Holistic rating: Extreme (9/10). Red flags—secret pacts, kin indictments—demand isolation protocols: Arm’s-length dealings, third-party audits, reputational insurance. For AML investigators, he’s a nexus: Probe Sarda/Bonetti for source-of-funds trails; cross-reference Italian dockets for EU flows. Reputational salve? Transparency pivots, but entrenched networks hinder reform. Global trends, like the $4.3 billion Binance AML fine for sanctions breaches, serve as stark warnings for opaque operators like Frankie.
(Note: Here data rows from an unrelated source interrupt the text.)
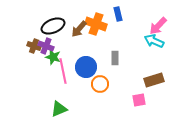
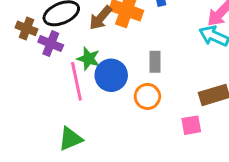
brown cross: (34, 46) -> (27, 28), moved
green star: (53, 57) -> (88, 59), moved
orange circle: (100, 84) -> (147, 96), moved

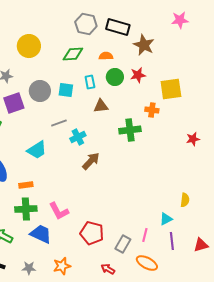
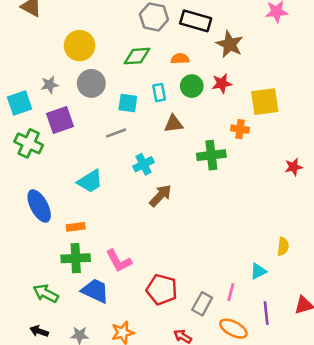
gray circle: (40, 91) -> (91, 83), moved
gray line: (59, 123) -> (116, 133), moved
purple line: (172, 241) -> (266, 313), moved

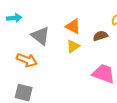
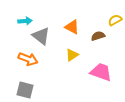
cyan arrow: (14, 18) -> (25, 21), moved
yellow triangle: (73, 46) -> (72, 55), moved

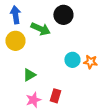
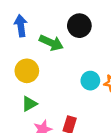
yellow circle: (15, 41) -> (27, 71), moved
green triangle: (29, 75) -> (29, 104), moved

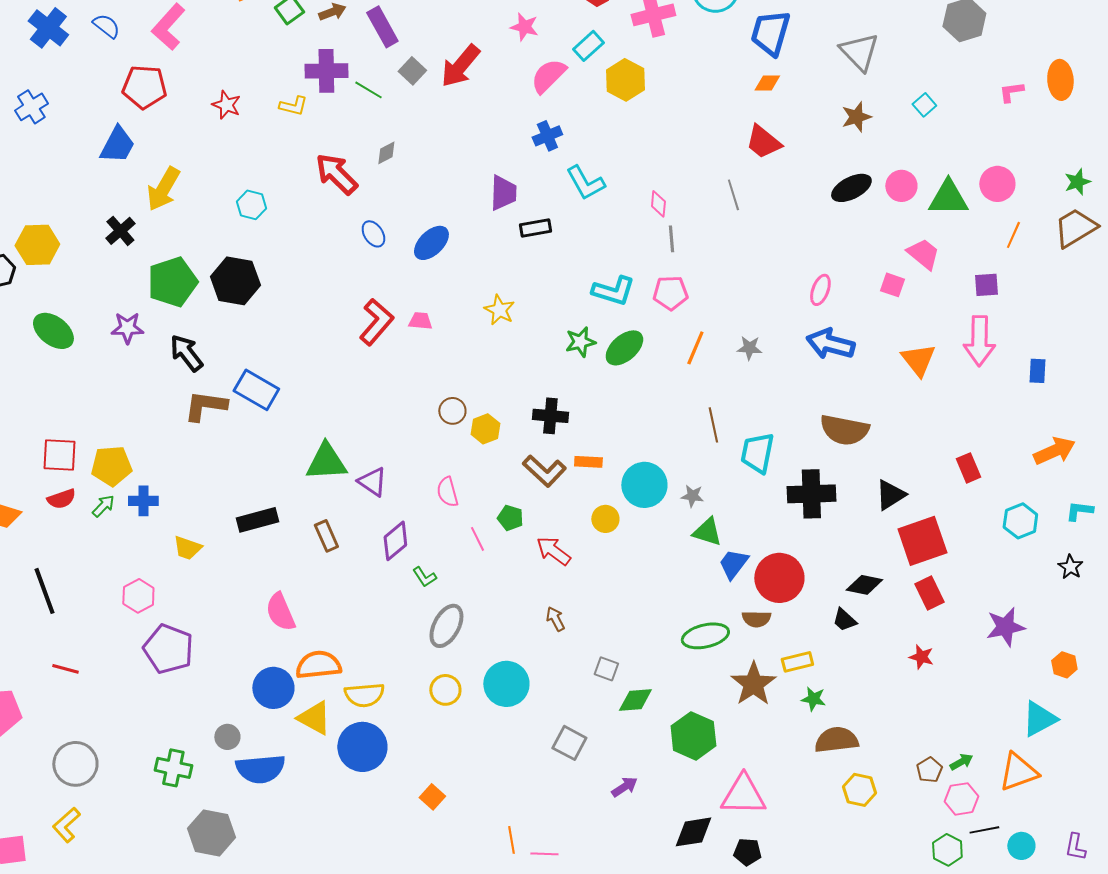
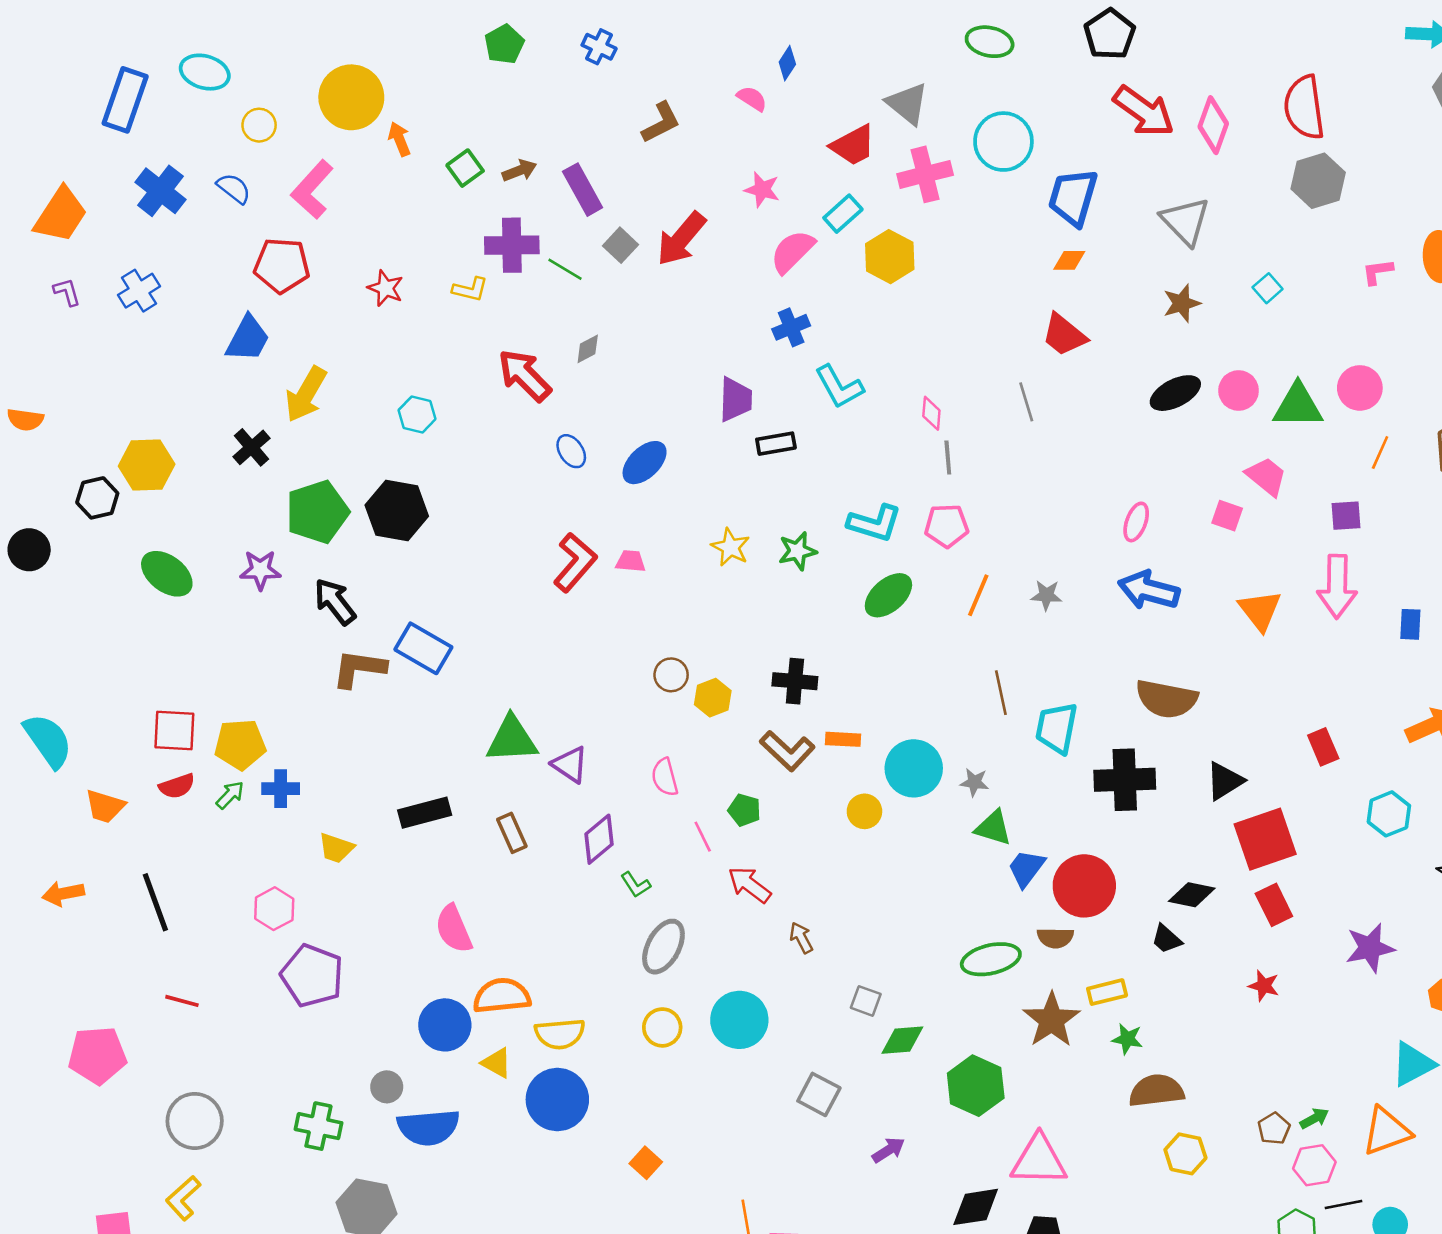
green star: (580, 342) -> (797, 551), moved
red arrow: (553, 551) -> (749, 885), moved
yellow triangle: (314, 718) -> (497, 1063), size x0.7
We advise: Engage at peril. Due diligence isn’t optional; it’s existential. With Panama’s FATF grey-listing pressures mounting in 2025, partners must weigh these risks against fleeting gains.
Expert Opinion: The Verdict on a Tainted Legacy
In our considered judgment as seasoned observers of Latin America’s financial underbelly, Francisco Frankie Martinelli stands as a cautionary archetype—the insider whose proximity to power transmutes opportunity into peril. His dossier is a masterclass in calibrated risk: Legitimate prowess shadowed by ethical elisions that invite regulatory crosshairs. The Metro secrecy, Odebrecht entwinements, and proxy machinations are not anomalies but symptoms of a systemic affliction—crony capitalism’s corrosive bloom.
For AML enforcers, he merits Tier 1 scrutiny: A potential hub in Panama’s graft ecosystem, where familial firewalls barely conceal fund flows. Reputationally, he’s toxic adjacency; partners court cancellation in an ESG-saturated marketplace. Yet, resilience defines him—board seats endure, networks rebound—testifying to Panama’s entrenched elite impunity. As Ricardo’s 2025 Odebrecht summons from exile underscores, the clan’s scandals metastasize, pulling Frankie deeper into the vortex.
Our verdict: High-yield peril. Investors, proceed with forensic armor; institutions, enforce firewalls. Martinelli’s tale warns that in the tropics of influence, the fruit of forbidden trees poisons long after the harvest. Transparency, not tolerance, is the antidote—lest the shadows lengthen further.